Liwni war es auch, die nach der Veröffentlichung des für Olmert vernichtenden Untersuchungsberichtes über den Libanonkrieg empfahl, der Ministerpräsident solle zurücktreten. Sie tat es wieder, als Olmert unter Korruptionsverdacht von der Polizei verhört wurde. Für Liwni war dieses Verhalten eine Frage der politischen Hygiene: "Man muss doch die Wahrheit sagen - dass wir enttäuscht haben. Die Leute haben uns vertraut, sie haben uns gewählt und wir haben nicht gehalten, was wir versprochen haben. Heute weiß ich das und ich sage das heute, denn man kann nichts korrigieren, wenn man nicht eingesteht, was war."
Mofas gegen Abzug aus Gaza
Liwni verspricht einen Neubeginn, ohne freilich Details ihrer Vision für die Zukunft zu verraten. Besonders, wie der Frieden mit den Palästinensern aussehen soll und welchen Preis sie dafür zu zahlen bereit ist. Was Syrien betrifft, so ist sie klarer: Natürlich werde Israel die Golan-Höhen zurückgeben müssen, aber Damaskus müsse dafür mit den Radikalen brechen - von Hamas über Hisbollah bis hin zum Iran.

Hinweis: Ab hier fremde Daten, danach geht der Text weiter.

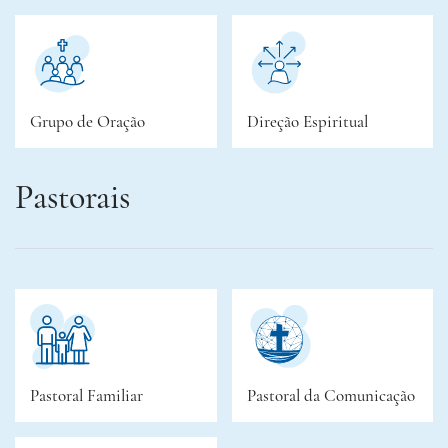
Grupo de Oração
Direção Espiritual
Pastorais
Pastoral Familiar
Pastoral da Comunicação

Auch Mofas verrät keine taktischen Pläne. Er war in der Vergangenheit aber gegen den Abzug aus Gaza und gegen die Aufgabe der Golan-Höhen. Kritiker werfen ihm deswegen vor, dass er innerlich weiterhin der rechtsgerichteten Likud-Partei nahe stehe, von der Kadima sich unter Scharon abgespalten hatte. Während Liwni von mehr Transparenz und Sauberkeit in der Politik spricht, belegt Mofas das Argument der Sicherheit, ohne Hinweis aber, wie er diese erlangen will. Er verlässt sich darauf, dass das Volk ihm als ehemaligen General mehr zutraut als Liwni. Die aber antwortet schnippisch: Sie habe nichts gegen Generäle, ein Ministerpräsident brauche die als Berater, um dann eine politische Lösung zu finden.
Schitrit und Dichter so gut wie keine Chance
Dem gegenüber sind die beiden anderen Kandidaten harmlos. Innenminister Schitrit hat schon oft versucht, ein wichtiges Amt zu erlangen. Er ist im Grunde aber immer noch der Lokalpolitiker, der er jahrelang war. Und Sicherheitsminister Avi Dichter könnte zwar mit seiner Erfahrung als ehemaliger Geheimdienstchef werben, das allein wird ihn aber nicht zum Wahlsieger machen. So wird die Entscheidung zwischen Mofas und Liwni fallen. Zuerst, wer künftig die Partei führt und dann, ob es ihm oder ihr gelingt, eine stabile Koalition zu bilden. Gelingt das nicht, dann müssen Neuwahlen ausgeschrieben und die Karten völlig neu aufgemischt werden.